Saying my mother is extremely abusive and life at home is hard.

My mother is extremely abusive in Western ideals, but in Filipino standards, she is not the worst. She is harsh on me. She is unforgiving.

I told select people about Mother's personality last year. But what I did not tell them was my contribution to the issue. It is just like the old joke from Reader's Digest. I do not remember the exact words, but it was something like this,


A boy left home for university, and lived in a dorm. His mother called him on the phone.

Mother: What are your dormmates like?

Boy: Something is wrong with my dormmates. The boy in the room to my left is always angry and keeps breaking his things. The girl in the room to my right is always lying on the floor, crying.

Mother: That is horrible! Your dormmates sound dangerous! Keep your door locked and stay indoors.

Boy: I am safe, Mommy. I just stay in my room and play my bagpipes.

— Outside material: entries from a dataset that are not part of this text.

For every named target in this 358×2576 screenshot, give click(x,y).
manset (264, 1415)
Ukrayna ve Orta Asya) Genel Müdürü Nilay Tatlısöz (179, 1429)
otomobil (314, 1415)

I did become troublesome since 2014, getting worse by 2017. Mind you, I did not do drugs, or sleep around. I just became a grudgeful kind of daughter who had endless, exaggerated issues and liked to manipulate and annoy everyone. By 2015 and 2016, I became very, very fake and pretentious. I created a weird conspiracy that was far out, but I believed it and kept insisting that it was real. In 2017, I started picking fights, bringing up any issue just to have an issue, regardless of whether it was real or not. Then I broke into embarrassing whinings at inappropriate times, and ran out of the house in the middle of the night to sit in a garbage dump to whine some more. By 2018, I started accusing my family of being extremely cruel to me.

In recent years, my mother is endlessly worried that I would get unreasonable again. I also fear I will get unreasonable again. It is a constant worry. It is terrible. I have been wondering if I was actually psychotic.

I think this fear of being actually psychotic is the reason why, despite these episodes, I have been able to keep my job as a freelance horror writer. My situation is a constant source of inspiration for horror stories. Few stories are scarier than one where the protagonist fears that she might actually be the craziest one. However, my therapist said I was not suffering from psychosis. He said I just had a bad way of expressing my anger. He said I had held a scarily heavy amount of fury all my life, collecting it until it was starting to burst beyond control. I was made to undergo training in anger management.

My episodes are the reason why I chose to transfer to programming. Programming numbs my feelings. It does not make me happy, it just removes my emotions. It can be bad to have zero emotion, but if your primary emotion is wild fury, it is best to have no emotiom.

Now I am at the end of the list of things I wish I had done differently on the internet. I hope they fix whatever it is that feels wrong about my accounts. That is all I have to say for now.